В этот момент все в ней переменилось. От прежней нежности не осталось и следа. Я увидел, как слезы перестали стекать по ее багровым от волнения щекам, дыхание стало ровным и губы сжаты от злобы. Я не стал более говорить не слова и вышел прочь.

Осень вступила в свои права, и начались проливные дожди. Вода стекала по металлическим шпилям усадьбы, барабанила в окна, размыла дороги. Все мы теперь целыми днями сидели в доме, не смея показываться друг другу на глаза. Занятия с Сашей стали для меня отдушиной, в часы работы я забывал обо всем, что тревожило меня. И лишь по ночам переживания с новой силой обрушивались на меня и я часами ходил по комнате, не находя выхода из сложившегося положения. Покинуть Павловских я не мог, ровно, как и сказать всю правду о себе. Я стал получать письма от моего товарища Розина, чему был несказанно рад. В них он писал о последних событиях в мире, о столичных новостях, о том, что гложило его молодое сердце. Спрашивал он моего совета и о будущей женитьбе. Читая его легкий стиль, я вспоминал наши веселые дни в университете. По-прежнему с непреодолимой тоской я думал об Аннушке. Мне часто вспоминалось, как мы познакомились. По просьбе матушки я отправился в церковь по какому-то совершенно неважному поручению. Я был недоволен, что приходилось тратить воскресное утро на долгую дорогу. Стояла петербургская зима, промозглый ветер Финского залива хлестал по щекам, залетал за шиворот моего осеннего пальто. Я промочил ноги, и к неудовольствию для себя обнаружил ненависть к зимним экипажам, за которые приходилось бороться с толпой замерзающих людей. Я помню, что Аннушка стояла у церкви вместе с несколькими беспризорниками. Я сразу ее заметил. Она раздавала детям сладости. Заметив меня, она подошла и обратилась как к старому знакомому:

– Вы совсем замерзли. Вам следует сменить пальто, – ее руки, к моему удивлению, стали отряхивать налетевший снег с моей головы.

– Вы ангел?

Я услышал ее звонкий смех. Только Аннушка могла так искренне смеяться.
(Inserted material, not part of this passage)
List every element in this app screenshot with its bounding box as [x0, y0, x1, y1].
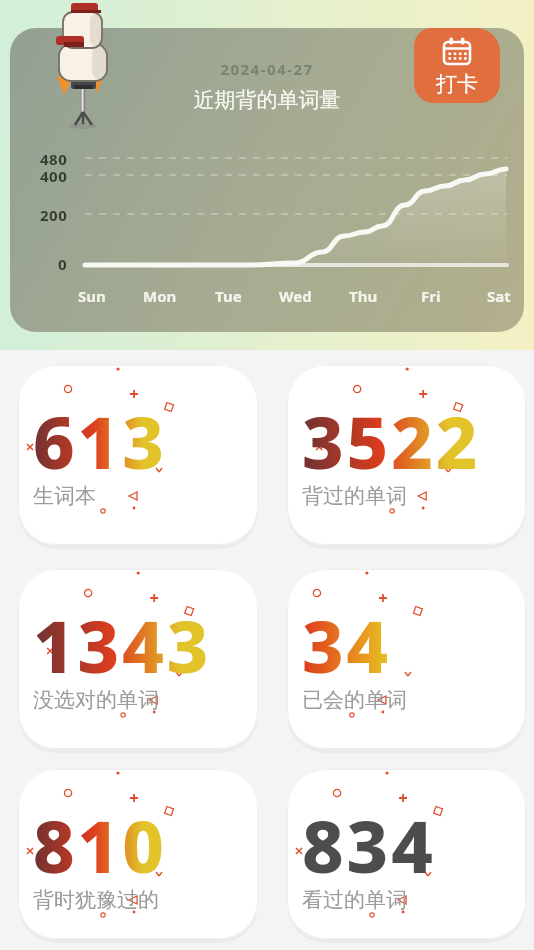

– Вовсе нет. Я Анна. Я прихожу сюда каждое воскресенье. И всегда приношу сладости этим несчастным детям. Они сироты, совсем одни. А человеку нельзя быть одному.

– Я тоже совсем один.

– Вы лукавите. Наверняка у вас есть те, кто может о вас позаботиться. Или нет? – она посмотрела в мои глаза так пронзительно, что мне стало жарко. Я вдруг увидел бездну нежности.

– Простите, я конечно, солгал. Меня зовут Николай. Помогите мне найти отца Иллариона.

– Пойдемте, – она показала на двери церкви. И мы пошли. Вместе.

6

Наступило время туманов. Близилась зима. В начале ноября туманы так низко спускались к усадьбе, что было не видно дороги. Саша боялся гулять, говорил, что в тумане можно не увидеть духов, и они непременно тебя схватят. Я же гулял вечерами один. Иногда мне встречались крестьяне, лениво снующие между усадьбой и деревней по хозяйской прихоти. Бывало, что я слышал вдалеке голос господина Гижицкого, выгуливающего своего пса. Он звал его сквозь туман, несколько раз я слышал рычание недовольного животного, пробегающего рядом со мной. В один из таких вечеров мне встретилась та самая старуха, что однажды летом схватила Сашу, и как теперь я знал, была матерью Глаши. За несколько месяцев, что я не видел ее, она сильно изменилась. Ее лицо стало мертвецки белым, глаза впали, руки ее тряслись, одета она была в рваные лохмотья.